Governor Herbert, Congressman McAdams, Senator Escamilla Join Utah Symphony in Musical Tribute Video Dedicated to Essential Workers

SALT LAKE CITY, Utah (May 6, 2020) – On Friday, Utah Symphony percussion and brass musicians released a musical tribute video performance of Aaron Copland’s stirring “Fanfare for the Common Man” dedicated to essential workers who have kept Utah communities safe, healthy and functioning during the COVID-19 crisis. They were joined with words of thanks from Utah state Governor Gary Herbert, Congressman Ben McAdams and Senator Luz Escamilla, all recorded from their homes. The video can be viewed here:

The Utah Symphony musicians themselves conceived of the creative project to thank essential workers including grocery store employees, hospital and medical staff, police, fire and ambulance services.
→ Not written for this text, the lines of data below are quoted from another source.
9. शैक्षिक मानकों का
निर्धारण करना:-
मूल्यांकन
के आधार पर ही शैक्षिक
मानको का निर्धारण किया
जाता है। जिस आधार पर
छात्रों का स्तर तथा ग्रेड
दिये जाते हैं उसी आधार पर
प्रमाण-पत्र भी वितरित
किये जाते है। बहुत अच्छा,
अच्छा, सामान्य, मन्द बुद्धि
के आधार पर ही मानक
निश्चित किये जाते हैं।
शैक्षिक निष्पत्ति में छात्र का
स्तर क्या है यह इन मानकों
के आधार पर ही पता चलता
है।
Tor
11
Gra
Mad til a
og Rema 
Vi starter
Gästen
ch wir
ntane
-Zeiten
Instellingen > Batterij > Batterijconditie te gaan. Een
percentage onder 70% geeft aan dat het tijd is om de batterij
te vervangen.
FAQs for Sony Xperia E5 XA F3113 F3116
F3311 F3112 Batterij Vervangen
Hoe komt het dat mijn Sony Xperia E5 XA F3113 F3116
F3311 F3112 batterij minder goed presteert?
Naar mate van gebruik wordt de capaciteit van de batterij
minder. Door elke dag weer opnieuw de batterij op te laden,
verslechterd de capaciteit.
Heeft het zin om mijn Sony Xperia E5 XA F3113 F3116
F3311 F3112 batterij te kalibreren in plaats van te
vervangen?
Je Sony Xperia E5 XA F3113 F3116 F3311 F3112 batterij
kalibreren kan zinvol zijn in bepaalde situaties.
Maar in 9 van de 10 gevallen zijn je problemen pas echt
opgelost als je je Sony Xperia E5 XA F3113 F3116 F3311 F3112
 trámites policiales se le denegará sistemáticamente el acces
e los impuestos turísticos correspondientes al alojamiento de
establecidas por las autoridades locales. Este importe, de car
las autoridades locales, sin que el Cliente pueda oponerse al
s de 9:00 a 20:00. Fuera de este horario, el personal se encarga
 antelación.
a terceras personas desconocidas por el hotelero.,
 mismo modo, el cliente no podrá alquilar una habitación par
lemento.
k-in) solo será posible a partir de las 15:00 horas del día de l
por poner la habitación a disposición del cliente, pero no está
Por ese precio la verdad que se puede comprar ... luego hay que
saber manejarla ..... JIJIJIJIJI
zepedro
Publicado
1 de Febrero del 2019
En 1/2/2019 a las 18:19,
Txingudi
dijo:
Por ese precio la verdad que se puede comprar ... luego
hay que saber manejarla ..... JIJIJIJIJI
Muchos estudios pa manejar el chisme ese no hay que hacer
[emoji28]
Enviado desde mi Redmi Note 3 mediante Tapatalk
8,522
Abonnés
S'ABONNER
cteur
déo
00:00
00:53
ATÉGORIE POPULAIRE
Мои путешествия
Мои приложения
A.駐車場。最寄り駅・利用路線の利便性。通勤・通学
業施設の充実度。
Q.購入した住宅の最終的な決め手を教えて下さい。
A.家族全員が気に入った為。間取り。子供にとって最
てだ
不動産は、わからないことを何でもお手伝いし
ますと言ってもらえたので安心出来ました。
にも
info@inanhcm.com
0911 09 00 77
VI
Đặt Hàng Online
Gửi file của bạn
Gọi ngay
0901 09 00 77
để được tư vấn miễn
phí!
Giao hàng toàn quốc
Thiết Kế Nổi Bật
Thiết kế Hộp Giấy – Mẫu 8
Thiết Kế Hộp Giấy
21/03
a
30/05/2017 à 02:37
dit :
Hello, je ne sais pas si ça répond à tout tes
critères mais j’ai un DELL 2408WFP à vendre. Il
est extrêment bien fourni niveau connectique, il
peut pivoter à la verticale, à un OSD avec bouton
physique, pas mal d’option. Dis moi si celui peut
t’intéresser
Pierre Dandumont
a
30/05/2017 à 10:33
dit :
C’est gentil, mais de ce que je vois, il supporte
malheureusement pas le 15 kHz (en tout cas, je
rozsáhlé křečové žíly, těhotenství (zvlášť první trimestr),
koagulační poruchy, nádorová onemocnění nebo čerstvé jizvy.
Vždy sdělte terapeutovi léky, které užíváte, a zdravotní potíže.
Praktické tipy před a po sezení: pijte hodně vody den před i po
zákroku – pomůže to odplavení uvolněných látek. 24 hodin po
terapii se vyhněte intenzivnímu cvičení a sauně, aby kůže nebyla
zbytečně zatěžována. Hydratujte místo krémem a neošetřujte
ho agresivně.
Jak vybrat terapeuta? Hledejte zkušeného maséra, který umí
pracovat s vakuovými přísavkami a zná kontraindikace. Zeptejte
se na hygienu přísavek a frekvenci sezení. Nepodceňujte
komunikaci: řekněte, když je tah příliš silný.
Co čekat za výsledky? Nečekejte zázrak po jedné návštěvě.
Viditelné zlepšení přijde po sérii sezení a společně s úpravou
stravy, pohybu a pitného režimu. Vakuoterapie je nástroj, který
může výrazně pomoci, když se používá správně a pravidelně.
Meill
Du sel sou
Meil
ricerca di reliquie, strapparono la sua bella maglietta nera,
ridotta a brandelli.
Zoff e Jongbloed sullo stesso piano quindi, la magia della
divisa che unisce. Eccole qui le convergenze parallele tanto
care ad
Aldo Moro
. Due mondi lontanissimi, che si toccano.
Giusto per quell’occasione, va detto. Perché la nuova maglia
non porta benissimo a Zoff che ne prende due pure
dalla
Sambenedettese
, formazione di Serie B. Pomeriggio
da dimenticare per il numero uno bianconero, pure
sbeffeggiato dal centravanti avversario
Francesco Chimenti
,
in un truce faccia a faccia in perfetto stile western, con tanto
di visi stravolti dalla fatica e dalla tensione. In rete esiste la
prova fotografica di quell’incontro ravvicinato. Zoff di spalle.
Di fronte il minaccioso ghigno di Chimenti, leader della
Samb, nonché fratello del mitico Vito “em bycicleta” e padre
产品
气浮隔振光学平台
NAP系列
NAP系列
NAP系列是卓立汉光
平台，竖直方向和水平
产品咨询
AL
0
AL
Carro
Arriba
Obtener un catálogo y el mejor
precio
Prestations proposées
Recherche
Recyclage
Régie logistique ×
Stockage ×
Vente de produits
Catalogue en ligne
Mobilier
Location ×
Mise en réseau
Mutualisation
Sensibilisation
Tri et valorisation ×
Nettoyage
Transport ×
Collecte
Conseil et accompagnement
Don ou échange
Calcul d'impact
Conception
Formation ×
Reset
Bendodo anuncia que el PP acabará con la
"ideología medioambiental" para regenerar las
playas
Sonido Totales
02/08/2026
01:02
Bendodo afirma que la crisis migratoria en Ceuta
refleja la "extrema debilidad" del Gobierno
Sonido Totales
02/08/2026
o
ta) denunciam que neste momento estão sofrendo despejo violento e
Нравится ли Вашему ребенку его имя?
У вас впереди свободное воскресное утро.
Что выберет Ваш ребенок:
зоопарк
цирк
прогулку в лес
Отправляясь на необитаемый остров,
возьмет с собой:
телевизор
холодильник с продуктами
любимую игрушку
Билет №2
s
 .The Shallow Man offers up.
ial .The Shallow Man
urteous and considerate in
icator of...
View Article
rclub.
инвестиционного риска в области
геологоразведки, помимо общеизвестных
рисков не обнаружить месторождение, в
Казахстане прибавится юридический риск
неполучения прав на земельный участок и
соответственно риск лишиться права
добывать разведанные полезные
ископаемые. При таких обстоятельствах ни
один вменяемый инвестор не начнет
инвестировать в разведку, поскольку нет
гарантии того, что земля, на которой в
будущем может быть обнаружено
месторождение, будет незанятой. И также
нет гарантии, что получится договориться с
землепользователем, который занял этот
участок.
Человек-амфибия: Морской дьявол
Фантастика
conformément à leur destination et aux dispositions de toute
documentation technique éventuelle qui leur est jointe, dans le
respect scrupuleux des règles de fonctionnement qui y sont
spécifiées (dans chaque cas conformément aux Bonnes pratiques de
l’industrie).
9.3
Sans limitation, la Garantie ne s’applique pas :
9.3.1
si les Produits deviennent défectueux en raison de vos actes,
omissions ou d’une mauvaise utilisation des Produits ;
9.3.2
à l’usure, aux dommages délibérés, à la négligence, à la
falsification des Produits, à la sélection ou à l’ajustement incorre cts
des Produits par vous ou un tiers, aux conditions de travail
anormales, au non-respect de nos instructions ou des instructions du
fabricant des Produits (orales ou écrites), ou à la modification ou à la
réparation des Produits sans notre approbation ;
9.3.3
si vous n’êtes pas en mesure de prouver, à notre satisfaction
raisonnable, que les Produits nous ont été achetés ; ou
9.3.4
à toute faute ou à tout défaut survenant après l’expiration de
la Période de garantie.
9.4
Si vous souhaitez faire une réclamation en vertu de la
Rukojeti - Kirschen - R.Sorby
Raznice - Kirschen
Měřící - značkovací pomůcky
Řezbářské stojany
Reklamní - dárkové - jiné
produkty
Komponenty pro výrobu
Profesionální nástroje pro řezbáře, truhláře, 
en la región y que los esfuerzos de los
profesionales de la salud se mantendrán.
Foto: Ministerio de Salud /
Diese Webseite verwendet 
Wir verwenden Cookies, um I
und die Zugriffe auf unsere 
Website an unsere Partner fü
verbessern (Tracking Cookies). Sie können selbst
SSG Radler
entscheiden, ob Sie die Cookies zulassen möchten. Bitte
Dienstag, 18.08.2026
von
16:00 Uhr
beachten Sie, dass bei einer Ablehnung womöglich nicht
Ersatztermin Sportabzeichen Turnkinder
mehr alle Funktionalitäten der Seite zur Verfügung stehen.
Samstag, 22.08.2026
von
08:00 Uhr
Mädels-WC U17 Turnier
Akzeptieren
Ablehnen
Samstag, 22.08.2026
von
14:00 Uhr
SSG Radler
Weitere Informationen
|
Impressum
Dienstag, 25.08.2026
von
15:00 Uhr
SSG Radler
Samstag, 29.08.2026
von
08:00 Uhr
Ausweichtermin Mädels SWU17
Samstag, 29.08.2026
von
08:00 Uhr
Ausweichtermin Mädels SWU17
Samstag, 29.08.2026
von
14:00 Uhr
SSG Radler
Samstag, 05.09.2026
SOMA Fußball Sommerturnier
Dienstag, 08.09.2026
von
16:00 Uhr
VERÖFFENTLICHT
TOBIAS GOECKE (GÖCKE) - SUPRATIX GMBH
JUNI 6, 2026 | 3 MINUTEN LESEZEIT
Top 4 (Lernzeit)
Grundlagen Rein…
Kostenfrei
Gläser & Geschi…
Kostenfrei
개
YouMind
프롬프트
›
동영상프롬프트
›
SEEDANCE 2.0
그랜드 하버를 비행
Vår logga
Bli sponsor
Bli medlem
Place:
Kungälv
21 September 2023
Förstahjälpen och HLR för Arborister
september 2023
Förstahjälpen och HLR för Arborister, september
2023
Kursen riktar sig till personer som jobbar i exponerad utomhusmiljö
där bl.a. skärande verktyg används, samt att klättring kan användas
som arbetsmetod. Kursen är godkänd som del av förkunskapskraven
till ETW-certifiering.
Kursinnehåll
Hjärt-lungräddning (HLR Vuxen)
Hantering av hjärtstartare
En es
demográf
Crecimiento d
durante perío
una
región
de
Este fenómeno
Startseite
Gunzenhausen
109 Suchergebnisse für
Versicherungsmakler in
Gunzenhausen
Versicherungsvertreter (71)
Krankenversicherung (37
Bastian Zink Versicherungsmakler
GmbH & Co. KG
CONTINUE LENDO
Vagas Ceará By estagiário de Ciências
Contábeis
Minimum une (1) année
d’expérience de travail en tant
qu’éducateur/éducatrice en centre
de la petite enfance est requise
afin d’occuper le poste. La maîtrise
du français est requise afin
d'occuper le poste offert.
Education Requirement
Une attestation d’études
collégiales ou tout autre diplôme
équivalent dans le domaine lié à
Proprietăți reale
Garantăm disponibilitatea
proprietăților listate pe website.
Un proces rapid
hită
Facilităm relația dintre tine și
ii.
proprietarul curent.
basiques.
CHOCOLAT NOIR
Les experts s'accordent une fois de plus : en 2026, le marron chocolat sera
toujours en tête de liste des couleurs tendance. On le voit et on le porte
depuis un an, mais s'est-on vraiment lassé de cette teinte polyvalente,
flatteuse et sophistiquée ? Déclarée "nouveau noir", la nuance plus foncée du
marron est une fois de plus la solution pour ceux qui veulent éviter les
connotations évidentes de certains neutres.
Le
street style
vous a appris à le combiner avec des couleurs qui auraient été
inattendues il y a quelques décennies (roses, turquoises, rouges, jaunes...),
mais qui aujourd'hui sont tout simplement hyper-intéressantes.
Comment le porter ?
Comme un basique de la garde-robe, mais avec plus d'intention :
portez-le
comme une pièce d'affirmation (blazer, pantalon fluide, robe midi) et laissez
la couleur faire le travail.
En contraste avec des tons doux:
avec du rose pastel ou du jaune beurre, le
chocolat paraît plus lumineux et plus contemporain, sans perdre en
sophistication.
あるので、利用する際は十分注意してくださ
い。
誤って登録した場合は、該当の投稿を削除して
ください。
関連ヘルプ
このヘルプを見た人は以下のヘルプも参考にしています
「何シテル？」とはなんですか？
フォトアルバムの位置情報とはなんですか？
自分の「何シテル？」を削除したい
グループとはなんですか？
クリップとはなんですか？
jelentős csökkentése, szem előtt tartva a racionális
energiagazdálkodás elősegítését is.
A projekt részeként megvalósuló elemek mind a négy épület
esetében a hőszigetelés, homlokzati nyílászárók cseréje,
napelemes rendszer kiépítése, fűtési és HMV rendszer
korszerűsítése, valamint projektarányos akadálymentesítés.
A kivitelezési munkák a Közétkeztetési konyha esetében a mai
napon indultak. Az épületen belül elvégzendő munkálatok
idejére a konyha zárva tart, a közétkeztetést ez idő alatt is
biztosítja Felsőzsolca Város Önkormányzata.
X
Fifteen Utah Symphony brass and percussion musicians all recorded their individual musical contributions at their respective homes and were stitched together with the help of an audio engineer.

Both Congressman McAdams and Senator Escamilla were recently recovered COVID-19 patients. Healthcare practitioners including IHC, the general public, Smith’s Food and Drug, and first responders were called upon to send in photographs of essential workers.

In 1942, American composer Aaron Copland was commissioned by the music director of the Cincinnati Symphony Orchestra to write a fanfare rallying the U.S. entry to World War II. “Fanfare for the Common Man” premiered on March 12, 1943, in observance of income tax time — something every “common man” has to endure. Since then, it has been performed for presidents, played to honor victims at the opening of the National September 11 Memorial & Museum and lent a sense of gravity to television sports and news programs. It’s even been heard in space: In 2008, NASA pilot Eric Boe chose it as wake-up music for his crew of astronauts on the space shuttle Endeavor.

In an effort to use the healing power of music to uplift and inspire at a time when public performances are not possible, a task force comprised of musicians and Utah Symphony | Utah Opera staff will continue to create musical moments to release to the community on a regular basis.

“The musicians have been able to work very closely with the marketing and artistic staff, and because of this, some really exciting and poignant project ideas have been realized. We felt that the Copland video thanking essential workers is particularly important as those folks are the ones who have been providing for our community when we need it most,” said Principal Trumpet Travis Peterson, who has been involved in the task force of musicians producing creative content, including a video of 35 musicians performing Beethoven’s Symphony No. 5 filmed individually at home. “We hope to continue to create inspiring and uplifting online content that will help people in whatever way we can. We can’t wait to be back on stage and performing for everyone in person once again!”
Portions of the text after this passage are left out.